+++ Exercise input
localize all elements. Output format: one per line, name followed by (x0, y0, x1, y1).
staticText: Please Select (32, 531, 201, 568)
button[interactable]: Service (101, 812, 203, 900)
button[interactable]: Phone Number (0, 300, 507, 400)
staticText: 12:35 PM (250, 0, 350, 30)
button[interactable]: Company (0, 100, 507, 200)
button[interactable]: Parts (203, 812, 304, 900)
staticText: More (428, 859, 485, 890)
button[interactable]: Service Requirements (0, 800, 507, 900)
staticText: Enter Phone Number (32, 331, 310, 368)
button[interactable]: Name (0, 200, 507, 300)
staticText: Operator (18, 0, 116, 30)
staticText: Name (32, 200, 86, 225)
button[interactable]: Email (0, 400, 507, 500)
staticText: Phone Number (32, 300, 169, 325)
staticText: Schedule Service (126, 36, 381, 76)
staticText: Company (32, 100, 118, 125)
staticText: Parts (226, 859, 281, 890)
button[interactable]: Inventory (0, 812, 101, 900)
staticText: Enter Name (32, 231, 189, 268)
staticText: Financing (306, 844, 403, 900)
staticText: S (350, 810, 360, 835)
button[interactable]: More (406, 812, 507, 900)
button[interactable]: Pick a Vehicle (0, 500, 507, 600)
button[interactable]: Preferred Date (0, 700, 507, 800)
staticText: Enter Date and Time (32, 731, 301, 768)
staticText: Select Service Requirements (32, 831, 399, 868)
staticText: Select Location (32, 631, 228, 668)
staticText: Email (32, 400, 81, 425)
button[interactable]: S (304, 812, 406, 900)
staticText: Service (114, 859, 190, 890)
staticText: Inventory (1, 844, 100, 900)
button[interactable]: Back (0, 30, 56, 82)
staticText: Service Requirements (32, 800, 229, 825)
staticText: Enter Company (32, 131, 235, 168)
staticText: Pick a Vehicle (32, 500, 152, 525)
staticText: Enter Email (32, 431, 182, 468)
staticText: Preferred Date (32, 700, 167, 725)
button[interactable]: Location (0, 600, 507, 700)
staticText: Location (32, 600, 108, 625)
++++++
Description of the task
Which lines of the data include "Preferred"? Copy each of them.

Reply to the exercise
button[interactable]: Preferred Date (0, 700, 507, 800)
staticText: Preferred Date (32, 700, 167, 725)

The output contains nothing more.